Zhang A, Cheng T P, Altura B T, Altura B M
Department of Physiology, State University of New York, Health Science Center at Brooklyn 11203, USA.
Alcohol. 1997 Jul-Aug;14(4):367-71. doi: 10.1016/s0741-8329(96)00185-1.
The influence of chronic treatment of cultured canine cerebral vascular smooth muscle cells, with low concentrations of ethanol, on the intracellular concentrations of free calcium ([Ca2+]i) was studied by use of the fluorescent indicator, fura-2, and digital imaging microscopy.
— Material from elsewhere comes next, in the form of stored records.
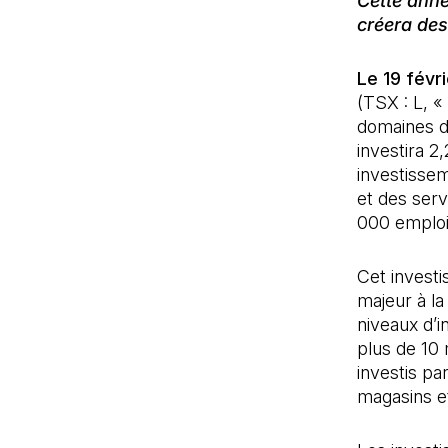
Cette anné
créera des
Le 19 févr
(TSX : L, «
domaines de
investira 2
investissem
et des serv
000 emplois
Cet investi
majeur à la
niveaux d’i
plus de 10 m
investis pa
magasins e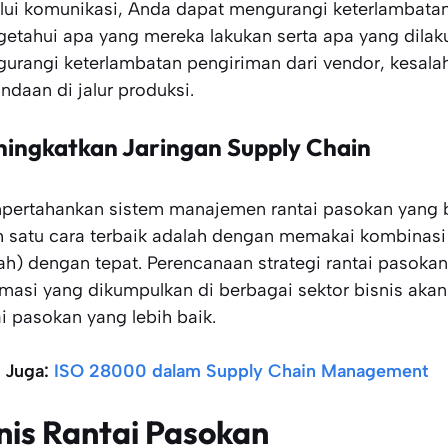
lui komunikasi, Anda dapat mengurangi keterlambatan
etahui apa yang mereka lakukan serta apa yang dilakuk
urangi keterlambatan pengiriman dari vendor, kesalahan
ndaan di jalur produksi.
ingkatkan Jaringan Supply Chain
ertahankan sistem manajemen rantai pasokan yang b
h satu cara terbaik adalah dengan memakai kombinasi
ah) dengan tepat. Perencanaan strategi rantai paso
rmasi yang dikumpulkan di berbagai sektor bisnis ak
ai pasokan yang lebih baik.
 Juga:
ISO 28000 dalam Supply Chain Management
nis Rantai Pasokan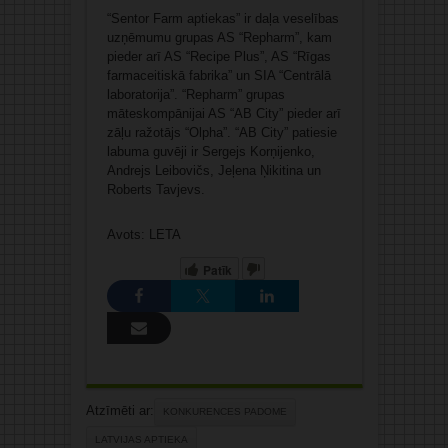
“Sentor Farm aptiekas” ir daļa veselības
uzņēmumu grupas AS “Repharm”, kam
pieder arī AS “Recipe Plus”, AS “Rīgas
farmaceitiskā fabrika” un SIA “Centrālā
laboratorija”. “Repharm” grupas
māteskompānijai AS “AB City” pieder arī
zāļu ražotājs “Olpha”. “AB City” patiesie
labuma guvēji ir Sergejs Korņijenko,
Andrejs Leibovičs, Jeļena Ņikitina un
Roberts Tavjevs.
Avots: LETA
Patīk
Atzīmēti ar:
KONKURENCES PADOME
LATVIJAS APTIEKA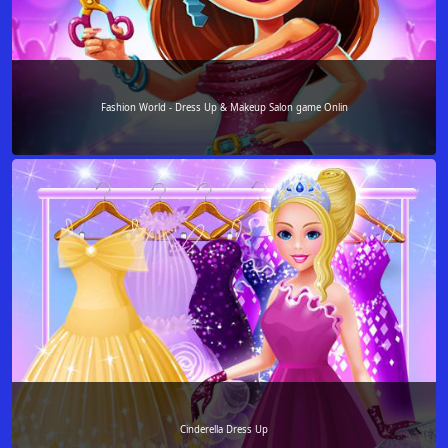
Fashion World - Dress Up & Makeup Salon game Onlin
Cinderella Dress Up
The resting level of [Ca2+]i in the cerebral vascular smooth muscle cells was 89 +/- 3.2 nM. Exposure of these cells to 10 and 25 mM ethanol for 5 days resulted in significant elevation of [Ca2+]i (mean rises to 208 +/- 11.4 and 307 +/- 14.0 nM, respectively), and potentiated the transient rise in [Ca2+]i induced by 10(-7) M PGF2 alpha. However, exposure of these cerebral cells to a high-concentration ethanol (100 mM) resulted in only a slight increase of [Ca2+]i (106 +/- 6.9 nM) and lack of effects on the [Ca2+]i response to PGF2 alpha. Irrespective of the different ethanol treatments, the subcellular distribution of [Ca2+]i was heterogeneous in all the cells tested. Our data suggest that chronic exposure of cerebral vascular smooth muscle cells to ethanol, particularly at low concentrations, results in dramatic increases in [Ca2+]i and the responses of these vascular smooth muscle cells to prostanoids. These results support an hypothesis whereby ethanol induces stroke by causing spasm and rupture of cerebral blood vessels as a consequence of large rises in intracellular Ca2+.